The following table display the different parameters available for this program:

| Required arguments         | Description                                                                                                                                                                                                                                                                                                                                                                                                                    |
|----------------------------|--------------------------------------------------------------------------------------------------------------------------------------------------------------------------------------------------------------------------------------------------------------------------------------------------------------------------------------------------------------------------------------------------------------------------------|
| -l, --list_file LIST[STR]  | A list of files containing features id defined in the supplied gtf (with the `--gtf` parameter). Note: For gene it uses the field 'gene_id' in the attributes' column of a gtf and for exons it uses the field `gene_id` with the field `exon_number` to form id with the following structure: "gene_id"_"exon_number": (example for an exon of the gene (gene_id) 'SRSF3' with the number 3 (exon_number): its id is SRSF3_3) |
| -L, --list_group LIST[STR] | A list of names to give to the list of features files given with the --list_file parameter.                                                                                                                                                                                                                                                                                                                                    |
| -G, --gtf STR              | The gtf file containing annotation for the supplied genome                                                                                                                                                                                                                                                                                                                                                                     |
| -g, --genome STR           | A multi-fasta file containing the genome of interest                                                                                                                                                                                                                                                                                                                                                                           |
| -F, --ft_type STR          | The kind of feature of interest ('gene' or 'exon' (exon not implemented yet))                                                                                                                                                                                                                                                                                                                                                  |
| -r, --region STR           | he region of interest ('gene' for the entire gene, 'exon' for the concatenation exon's sequence or CDS sequences)                                                                                                                                                                                                                                                                                                              |


| Optional arguments      | Description                                                                                                                                                                                                                                                             |
|-------------------------|-------------------------------------------------------------------------------------------------------------------------------------------------------------------------------------------------------------------------------------------------------------------------|
| -h, --help              | show this help message and exit                                                                                                                                                                                                                                         |
| -C, --cpnt_type STR     | The type of component of interest                                                                                                                                                                                                                                       |
| -t, --test STR          | The kind of test to perform: enter default to perform a linear model test for distribution of frequencies in nucleotide or a beta regression for other kind of distributions. enter 'wilcoxon' to to perform a wilcoxon tests. (Default "default")                      |
| -o, --output STR        | Folder where the results will be created (default '.')                                                                                                                                                                                                                  |
| -f, --figure LIST[STR]  | The list of component to display in a figure, ALL to create a figure for every component (default ALL)                                                                                                                                                                  |
| -p, --percentile FLOAT  | percentile of data displayed in the figure.

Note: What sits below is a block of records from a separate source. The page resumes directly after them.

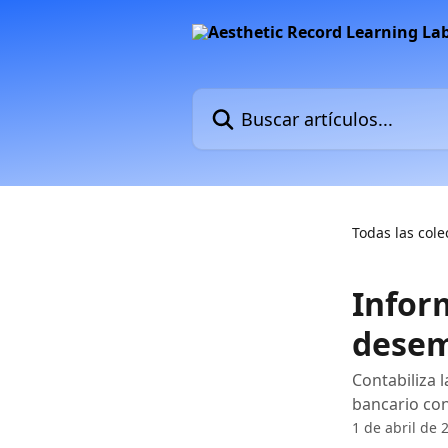
Ir al contenido principal
Buscar artículos...
Todas las cole
Infor
desem
Contabiliza 
bancario con
1 de abril de 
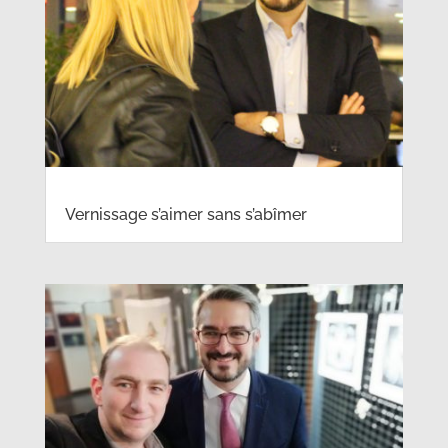
Vernissage s’aimer sans s’abîmer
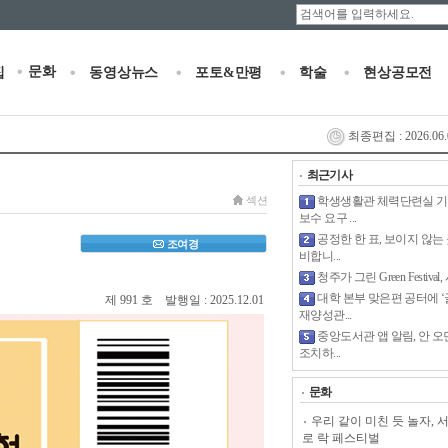
문화
집
동영상뉴스
포토&만평
학술
현상공모전
최종편집 : 2026.06.0
최근기사
섹션
학생생활관 체력단련실 기
보수 요구 ...
공정한 한 표, 보이지 않는
조여경
비합니...
청주가 그린 Green Festival,
대학 본부 맞은편 공터에 
제 991 호 발행일 : 2025.12.01
재양성관...
중앙도서관 앱 알림, 안 오
조치하...
문화
우리 같이 미친 듯 놀자, 
로 락 페스티벌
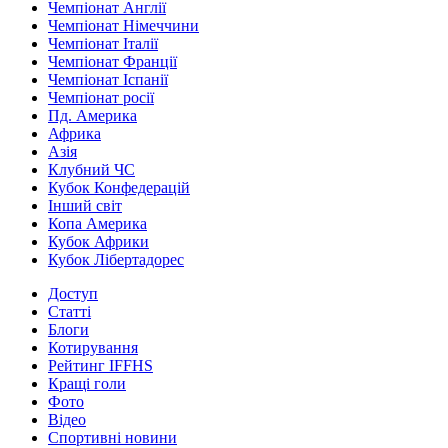
Чемпіонат Англії
Чемпіонат Німеччини
Чемпіонат Італії
Чемпіонат Франції
Чемпіонат Іспанії
Чемпіонат росії
Пд. Америка
Африка
Азія
Клубний ЧС
Кубок Конфедерацій
Інший світ
Копа Америка
Кубок Африки
Кубок Лібертадорес
Доступ
Статті
Блоги
Котирування
Рейтинг IFFHS
Кращі голи
Фото
Відео
Спортивні новини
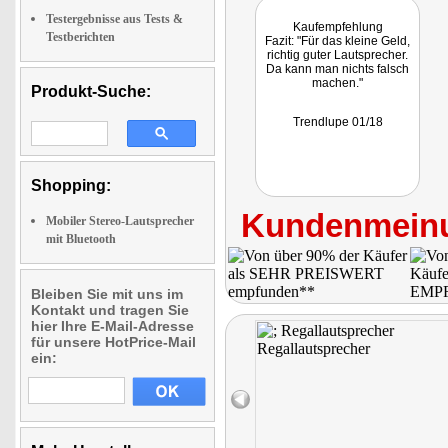
Testergebnisse aus Tests &
Kaufempfehlung
Testberichten
Fazit: "Für das kleine Geld,
richtig guter Lautsprecher.
Da kann man nichts falsch
machen."
Produkt-Suche:
Trendlupe 01/18
Shopping:
Kundenmeinu
Mobiler Stereo-Lautsprecher
mit Bluetooth
Bleiben Sie mit uns im
Kontakt und tragen Sie
hier Ihre E-Mail-Adresse
für unsere HotPrice-Mail
ein:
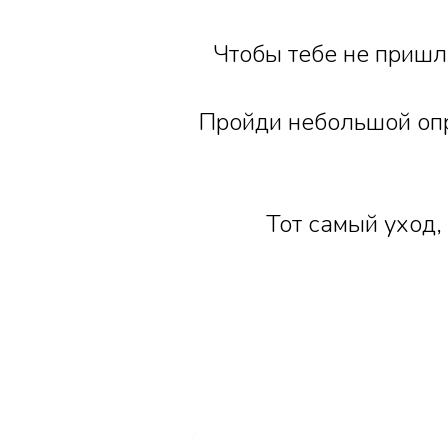
Чтобы тебе не пришл
Пройди небольшой опр
Тот самый уход,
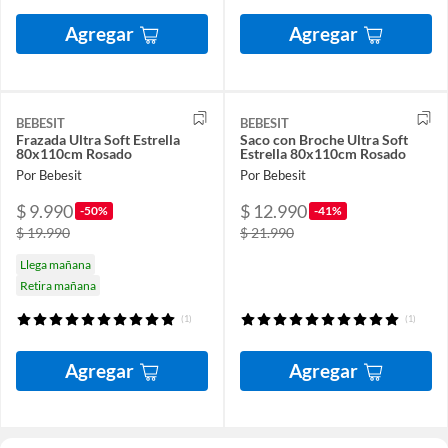
Agregar
Agregar
BEBESIT
BEBESIT
Frazada Ultra Soft Estrella
Saco con Broche Ultra Soft
80x110cm Rosado
Estrella 80x110cm Rosado
Por Bebesit
Por Bebesit
$ 9.990
$ 12.990
-50%
-41%
$ 19.990
$ 21.990
Llega mañana
Retira mañana
(1)
(1)
Agregar
Agregar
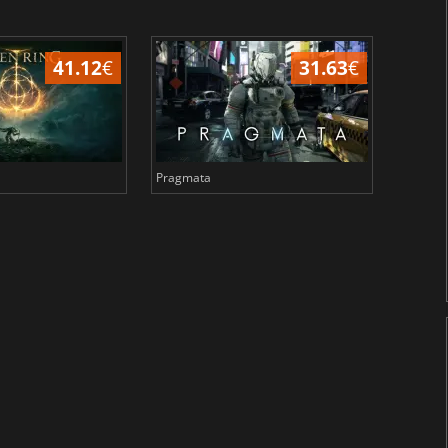
41.12
€
31.63
€
Pragmata
Total 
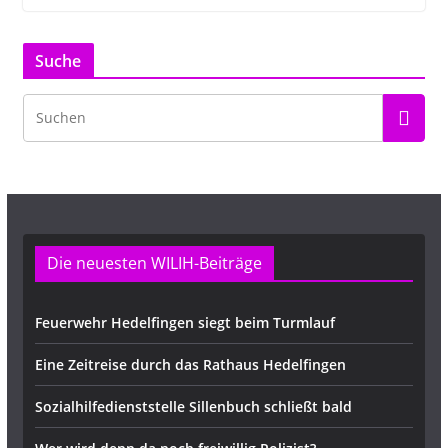
Suche
Die neuesten WILIH-Beiträge
Feuerwehr Hedelfingen siegt beim Turmlauf
Eine Zeitreise durch das Rathaus Hedelfingen
Sozialhilfedienststelle Sillenbuch schließt bald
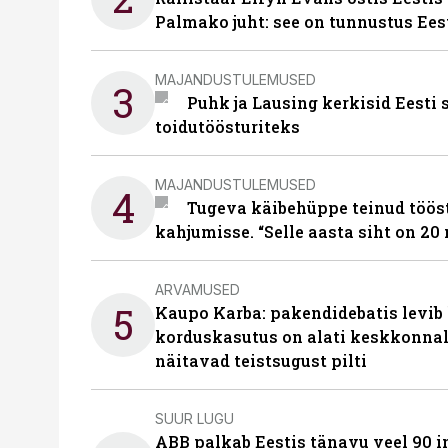
Palmako juht: see on tunnustus Ees
MAJANDUSTULEMUSED
3
Puhk ja Lausing kerkisid Eesti
toidutöösturiteks
MAJANDUSTULEMUSED
4
Tugeva käibehüppe teinud tööst
kahjumisse. “Selle aasta siht on 20 
ARVAMUSED
5
Kaupo Karba: pakendidebatis levib 
korduskasutus on alati keskkonna
näitavad teistsugust pilti
SUUR LUGU
ABB palkab Eestis tänavu veel 90 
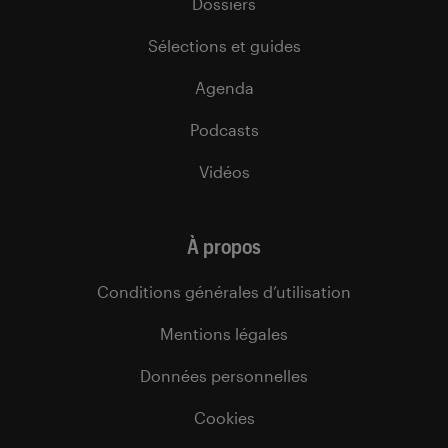
Dossiers
Sélections et guides
Agenda
Podcasts
Vidéos
À propos
Conditions générales d’utilisation
Mentions légales
Données personnelles
Cookies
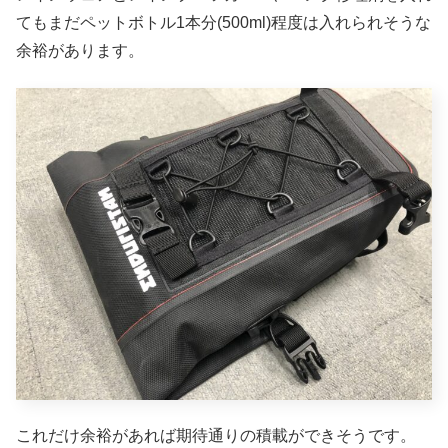
てもまだペットボトル1本分(500ml)程度は入れられそうな
余裕があります。
これだけ余裕があれば期待通りの積載ができそうです。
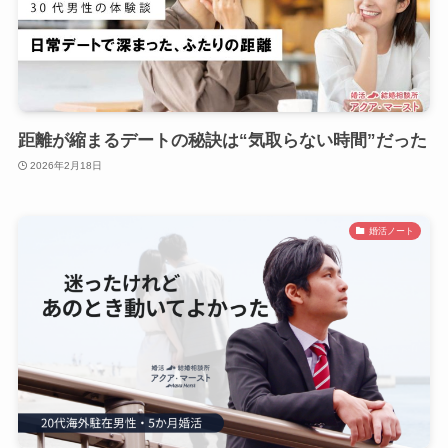
距離が縮まるデートの秘訣は“気取らない時間”だった
2026年2月18日
婚活ノート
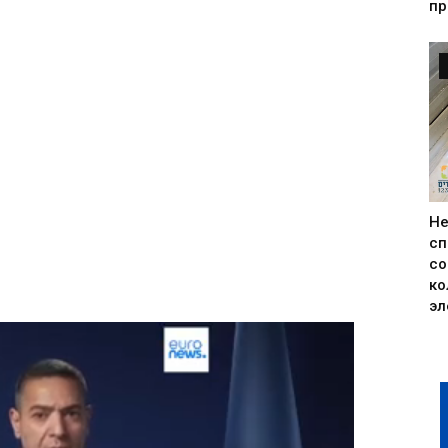
пр
Н
сп
со
ко
эл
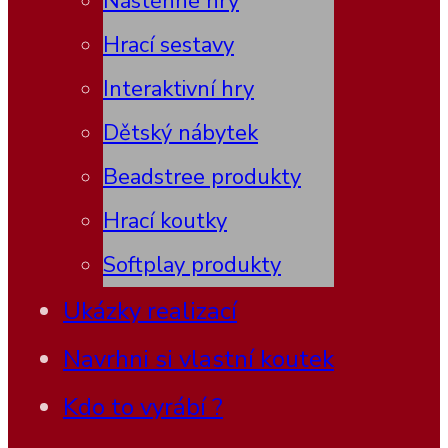
Nástěnné hry
Hrací sestavy
Interaktivní hry
Dětský nábytek
Beadstree produkty
Hrací koutky
Softplay produkty
Ukázky realizací
Navrhni si vlastní koutek
Kdo to vyrábí ?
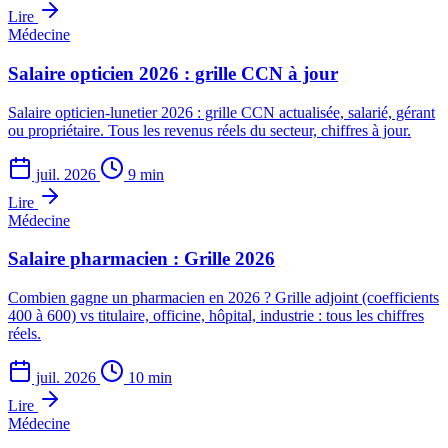
Lire
Médecine
Salaire opticien 2026 : grille CCN à jour
Salaire opticien-lunetier 2026 : grille CCN actualisée, salarié, gérant
ou propriétaire. Tous les revenus réels du secteur, chiffres à jour.
juil. 2026
9 min
Lire
Médecine
Salaire pharmacien : Grille 2026
Combien gagne un pharmacien en 2026 ? Grille adjoint (coefficients
400 à 600) vs titulaire, officine, hôpital, industrie : tous les chiffres
réels.
juil. 2026
10 min
Lire
Médecine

Values above it are not displayed. (default 98)                                                                                                                                                                             |
| -c, --colors LIST[STR]  | List of colors to give to the datasets given with the parameter ` --list_files`. It can be left empty to use default color otherwise it must have the size of --list_name parameter (default [])                                                                        |
| -m, --merge_violin BOOL | True to merge violins of two different input lists together. Note that for more than two lists, this parameter will be set to False automatically. (default False)                                                                                                      |
| -s, --skip_parse BOOL   | Skip the gtf deduplication step if it has already been performed by a previous analysis and the deduplicated gtf is given in input with the `--gtf` parameter. (deduplicated gtf: no overlapping CDS, one CDS associated with an exon by gene (and not by transcripts). |


### With singularity image

The description of parameters also applies to this section.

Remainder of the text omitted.